Despite it technically being ok not to have a guid, it is an annoyance. And a quote from the RSS Spec says

"In all cases, it's recommended that you provide the guid, and if possible make it a permalink. This enables aggregators to not repeat items, even if there have been editing changes."

And infact this is the main problem I am having in that I have an extension that uses the RSS feed system, and if i make a change to an item, it will be repeated as the RSS software can not tell that it is an old item.

I have made a patch, that not only allows adding of a guid, allows you to set it as a permalink for RSS (this is not needed for atom). it also makes the atom use the new guid, which by default is set to the url, but can be changed with a setuniqueid call on the item. Please can we get this sorted as soon as possible!

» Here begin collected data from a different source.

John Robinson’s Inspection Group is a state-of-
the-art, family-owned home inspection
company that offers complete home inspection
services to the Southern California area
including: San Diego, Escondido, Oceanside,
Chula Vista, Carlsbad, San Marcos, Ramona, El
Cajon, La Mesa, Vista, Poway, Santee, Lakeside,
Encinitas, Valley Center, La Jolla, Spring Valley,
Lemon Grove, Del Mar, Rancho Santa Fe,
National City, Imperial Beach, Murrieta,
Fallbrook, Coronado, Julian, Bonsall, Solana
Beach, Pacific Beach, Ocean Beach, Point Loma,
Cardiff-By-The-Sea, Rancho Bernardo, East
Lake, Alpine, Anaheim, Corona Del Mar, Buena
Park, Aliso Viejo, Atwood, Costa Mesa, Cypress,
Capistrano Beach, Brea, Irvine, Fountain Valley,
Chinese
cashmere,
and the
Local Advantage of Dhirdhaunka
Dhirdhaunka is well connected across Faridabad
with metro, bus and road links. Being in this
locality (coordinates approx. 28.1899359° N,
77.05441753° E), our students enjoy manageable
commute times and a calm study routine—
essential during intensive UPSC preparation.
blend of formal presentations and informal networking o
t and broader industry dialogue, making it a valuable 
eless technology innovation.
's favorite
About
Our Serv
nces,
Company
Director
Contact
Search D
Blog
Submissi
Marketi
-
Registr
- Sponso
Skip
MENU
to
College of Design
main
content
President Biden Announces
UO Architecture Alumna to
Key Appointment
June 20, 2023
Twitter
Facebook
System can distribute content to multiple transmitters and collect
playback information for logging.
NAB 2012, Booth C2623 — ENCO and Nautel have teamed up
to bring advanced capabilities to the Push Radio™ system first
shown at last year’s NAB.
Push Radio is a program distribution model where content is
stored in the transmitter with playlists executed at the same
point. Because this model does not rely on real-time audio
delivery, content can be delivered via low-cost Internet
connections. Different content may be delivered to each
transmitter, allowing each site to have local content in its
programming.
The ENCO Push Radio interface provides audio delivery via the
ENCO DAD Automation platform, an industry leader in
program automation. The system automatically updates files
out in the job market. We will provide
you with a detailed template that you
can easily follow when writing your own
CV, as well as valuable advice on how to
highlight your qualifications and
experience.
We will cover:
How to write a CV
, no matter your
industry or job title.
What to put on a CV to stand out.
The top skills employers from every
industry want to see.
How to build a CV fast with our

attachment guid.diff ignored as obsolete

buzz wrote:

patch to add guid and permalink support to feeds

Feed.php hadnt been updated in over a year. I maek my patch and then someone cleans the file up! here is a new patch that applies to latest svn.

Perhaps someone can have a look at this before Feed.php is again changed?

patch includes a couple of minor cleanups/fixes to the file also.

attachment feed.diff ignored as obsolete

buzz wrote:

patch to add guid and permalink support to feeds

oops. couple of indentation mistakes in that one, and i made the ordering more logical.

attachment feed.diff ignored as obsolete

buzz wrote:

6951: patch to add guid and permalink support to feeds

change some parameter names in new setUniqueId function
removed cosmetic changes from the patch to make it more readable.

Attached:

ayg wrote:

Last patch committed as r61090 after discussion in MediaWiki-General.